For some applications, it's easier to access structural information in a simple columnar data structure. The ColumnarStructure class represents most data as atom-based numpy arrays. For high performance, it's best to use numpy operations whenever possible. This tutorial shows how to use boolean indexing to extract C-alpha coordinates from the datastructure.
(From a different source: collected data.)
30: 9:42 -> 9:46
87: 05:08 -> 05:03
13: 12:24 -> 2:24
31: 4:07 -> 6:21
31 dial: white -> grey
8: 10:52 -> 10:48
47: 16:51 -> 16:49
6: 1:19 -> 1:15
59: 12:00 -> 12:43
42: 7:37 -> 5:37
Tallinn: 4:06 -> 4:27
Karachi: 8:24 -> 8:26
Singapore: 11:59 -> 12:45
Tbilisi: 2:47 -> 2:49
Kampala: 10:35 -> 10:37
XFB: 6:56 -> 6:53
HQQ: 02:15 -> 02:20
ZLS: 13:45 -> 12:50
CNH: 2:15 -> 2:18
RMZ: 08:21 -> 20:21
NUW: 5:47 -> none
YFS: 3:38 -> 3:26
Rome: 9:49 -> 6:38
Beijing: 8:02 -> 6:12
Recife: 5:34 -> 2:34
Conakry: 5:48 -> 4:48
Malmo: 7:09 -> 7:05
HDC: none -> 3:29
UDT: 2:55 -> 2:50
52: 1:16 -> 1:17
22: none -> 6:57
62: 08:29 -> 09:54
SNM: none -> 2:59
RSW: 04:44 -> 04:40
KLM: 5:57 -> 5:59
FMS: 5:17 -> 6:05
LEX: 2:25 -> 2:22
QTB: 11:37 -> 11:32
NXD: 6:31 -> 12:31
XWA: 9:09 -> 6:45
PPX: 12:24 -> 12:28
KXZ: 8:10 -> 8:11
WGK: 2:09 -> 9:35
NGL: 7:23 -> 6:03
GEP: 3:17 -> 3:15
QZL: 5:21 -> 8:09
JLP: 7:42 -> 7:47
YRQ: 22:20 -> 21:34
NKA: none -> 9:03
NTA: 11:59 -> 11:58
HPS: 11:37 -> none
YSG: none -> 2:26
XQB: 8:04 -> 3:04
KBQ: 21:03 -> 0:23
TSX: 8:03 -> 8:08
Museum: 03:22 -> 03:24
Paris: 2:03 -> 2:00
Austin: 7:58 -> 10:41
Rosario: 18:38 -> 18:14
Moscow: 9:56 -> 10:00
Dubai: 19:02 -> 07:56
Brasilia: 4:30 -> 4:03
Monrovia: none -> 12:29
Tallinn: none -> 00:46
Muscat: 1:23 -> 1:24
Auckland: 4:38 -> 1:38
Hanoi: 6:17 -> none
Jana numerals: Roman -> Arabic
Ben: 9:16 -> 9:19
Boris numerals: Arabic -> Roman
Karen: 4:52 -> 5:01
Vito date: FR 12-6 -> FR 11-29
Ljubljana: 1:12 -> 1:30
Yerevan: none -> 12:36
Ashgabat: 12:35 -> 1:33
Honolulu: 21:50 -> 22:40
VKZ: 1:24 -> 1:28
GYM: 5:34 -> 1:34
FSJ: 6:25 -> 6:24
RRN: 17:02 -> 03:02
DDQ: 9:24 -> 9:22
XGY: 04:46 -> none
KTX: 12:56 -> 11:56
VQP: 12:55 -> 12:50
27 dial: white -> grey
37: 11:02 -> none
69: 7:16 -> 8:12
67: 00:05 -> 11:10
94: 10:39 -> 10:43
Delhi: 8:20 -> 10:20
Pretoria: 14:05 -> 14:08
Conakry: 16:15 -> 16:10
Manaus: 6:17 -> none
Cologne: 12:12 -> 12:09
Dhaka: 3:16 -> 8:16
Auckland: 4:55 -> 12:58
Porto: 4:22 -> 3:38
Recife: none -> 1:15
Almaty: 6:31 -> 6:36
from pyspark.sql import SparkSession
from mmtfPyspark.io import mmtfReader
from mmtfPyspark.utils import traverseStructureHierarchy, ColumnarStructure
from mmtfPyspark import structureViewer
import numpy as np
from scipy.spatial.distance import pdist, squareform
import matplotlib.pyplot as plt
spark = SparkSession.builder.appName("2-ColumnarStructure").getOrCreate()
Here we download an HIV protease structure with a bound ligand (Nelfinavir).
pdb = mmtfReader.download_full_mmtf_files(["1OHR"])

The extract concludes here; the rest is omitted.